A los ochenta años del inicio de la guerra civil, creo que uno de los mayores testimonios culturales y humanos, son los versos y la trayectoria personal del poeta Miguel Hernández. Aún joven cuando se produce el golpe del 18 de julio, se encuentra en plena evolución creativa, tras la publicación de El rayo que no cesa, libro intimista, ligado al deseo y el dolor del despertar sexual, las circunstancias provocaran un cambio en su temática poética y también en buena parte de sus formas. Inserto en los debates literarios de su época, tampoco es ajeno a la situación política que se vive en la Segunda República. Son diversas las influencias que recibe, la muy conocida de Pablo Neruda, con su visión panteísta y lejana al mundo eclesiástico (de los jesuitas en particular) ,que en buena parte le ha servido de formación, está también la menos conocida del poeta argentino, entonces residente en España, Raúl González Tuñón. Así tras el levantamiento militar y luego de un corto periodo de reflexión en su tierra, dice: «Siempre será guerra la vida para todo poeta; para mí siempre ha sido y me vi iluminado el 18 de julio por el resplandor de los fusiles en Madrid.

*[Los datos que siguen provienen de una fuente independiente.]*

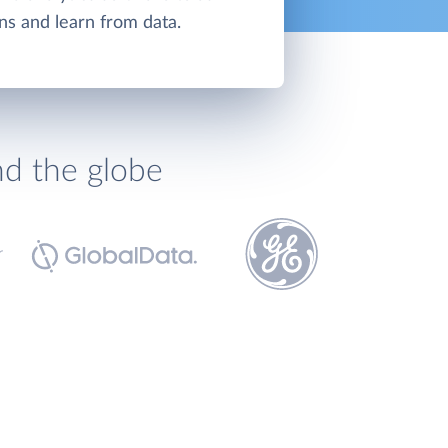
ns and learn from data.
nd the globe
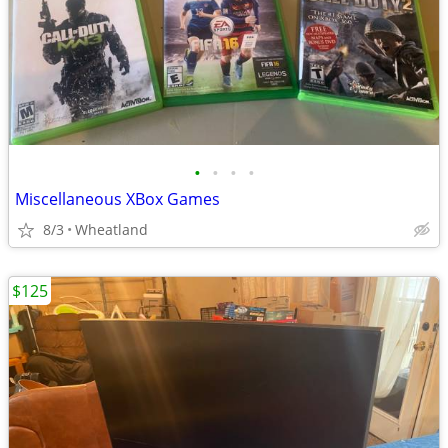
•
•
•
•
Miscellaneous XBox Games
8/3
Wheatland
$125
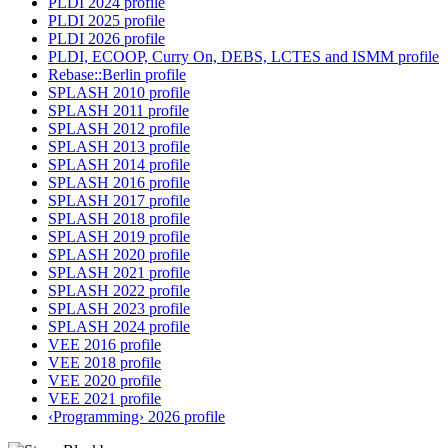
PLDI 2024 profile
PLDI 2025 profile
PLDI 2026 profile
PLDI, ECOOP, Curry On, DEBS, LCTES and ISMM profile
Rebase::Berlin profile
SPLASH 2010 profile
SPLASH 2011 profile
SPLASH 2012 profile
SPLASH 2013 profile
SPLASH 2014 profile
SPLASH 2016 profile
SPLASH 2017 profile
SPLASH 2018 profile
SPLASH 2019 profile
SPLASH 2020 profile
SPLASH 2021 profile
SPLASH 2022 profile
SPLASH 2023 profile
SPLASH 2024 profile
VEE 2016 profile
VEE 2018 profile
VEE 2020 profile
VEE 2021 profile
‹Programming› 2026 profile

Las fuerzas de mi cuerpo y mi alma se pusieron más de lo que se ponían a disposición del pueblo, y comencé a luchar, a hacerme eco, clamor y soldado de la España de las pobrezas que nos quieren legar, que nos quieren separar del corazón, donde está atado».

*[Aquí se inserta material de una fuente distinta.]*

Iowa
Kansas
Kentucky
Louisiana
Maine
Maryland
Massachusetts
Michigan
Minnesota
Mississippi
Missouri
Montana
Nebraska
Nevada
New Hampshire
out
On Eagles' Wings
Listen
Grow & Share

En pleno combate bélico, su libro Vientos del pueblo y otros poemas de esa época, se convierten en canto poético. Lo épico gana peso frente a lo lírico. Proclamas al combate como Vientos del pueblo me llevan, de justicia social como El niño yuntero o Aceituneros, cuestiones bélicas como Rosario dinamitera, diatribas contra el enemigo como Ceniciento Mussolini, cantos a figuras míticas como La Pasionaria o El Campesino. Se trata de una poesía pasional, que busca el objetivo de llegar a los combatientes, aunque en ocasiones reduzca la calidad que su obra ya había alcanzado. Son los primeros compases de la guerra y se marca un lenguaje encendido, propicio a la recitación oral, que prima la emoción sobre otros aspectos. Aún así no abandona la hondura, la sensualidad que siempre tuvieron sus versos, que confluyen de manera especial en Canción del esposo soldado, con una explosión poética, una de las características de la poética hernandiana y que define, con pocas palabras, que es la guerra: «Es preciso matar para seguir viviendo».

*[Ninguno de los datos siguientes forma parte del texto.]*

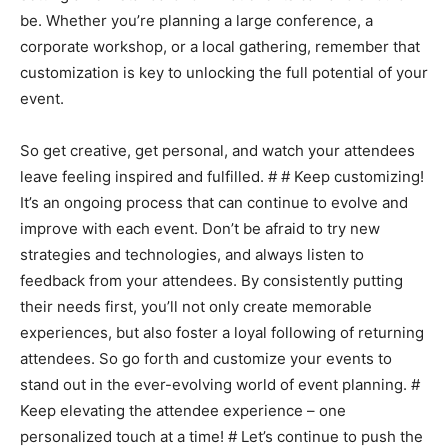
be. Whether you’re planning a large conference, a
corporate workshop, or a local gathering, remember that
customization is key to unlocking the full potential of your
event.
So get creative, get personal, and watch your attendees
leave feeling inspired and fulfilled. # # Keep customizing!
It’s an ongoing process that can continue to evolve and
improve with each event. Don’t be afraid to try new
strategies and technologies, and always listen to
feedback from your attendees. By consistently putting
their needs first, you’ll not only create memorable
experiences, but also foster a loyal following of returning
attendees. So go forth and customize your events to
stand out in the ever-evolving world of event planning. #
Keep elevating the attendee experience – one
personalized touch at a time! # Let’s continue to push the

Su libro El hombre acecha, marca como pocos las paradojas de la guerra. Sus ejemplares quedan impresos en una imprenta de Valencia, pero no podrán ser distribuidos por la llegada de las tropas franquistas y nunca más se sabrá de ellos. En el mismo el lenguaje épico deja paso a la reflexión y el cansancio, al dolor que se extiende, a los heridos, a la muerte, la guerra que sigue y va marcando fechas como se expresa en 18 de julio 1936-18 de julio de 1938: «Son dos años de sangre: son dos inundaciones (?)El tiempo es sangre. El tiempo circula por mis venas. / Y ante el reloj y el alba me siento más que herido, / y oigo un chocar de sangre de todos los tamaños».
Con el fin de la guerra llega la desolación; Miguel Hernández, como tantos combatientes del bando republicano, se encuentra con la desbandada y la derrota, se ve sumergido en un túnel carcelario en que lucha por una luz que apenas puede vislumbrar. Le queda, el sentido místico que siempre ha acompañado su obra y su vida, escribiendo sus mejores poemas. Escéptico, aún combatiente de la vida tras las rejas, así proclama en ese libro que nunca vería entre sus manos, Cancionero y Romancero de ausencias, un grito antibelicista: “Tristes guerras/ si no es amor la empresa. /Tristes, tristes. / Tristes armas / si no son las palabras. / Tristes, tristes. / Tristes hombres / si no mueren de amor. / Tristes, tristes.”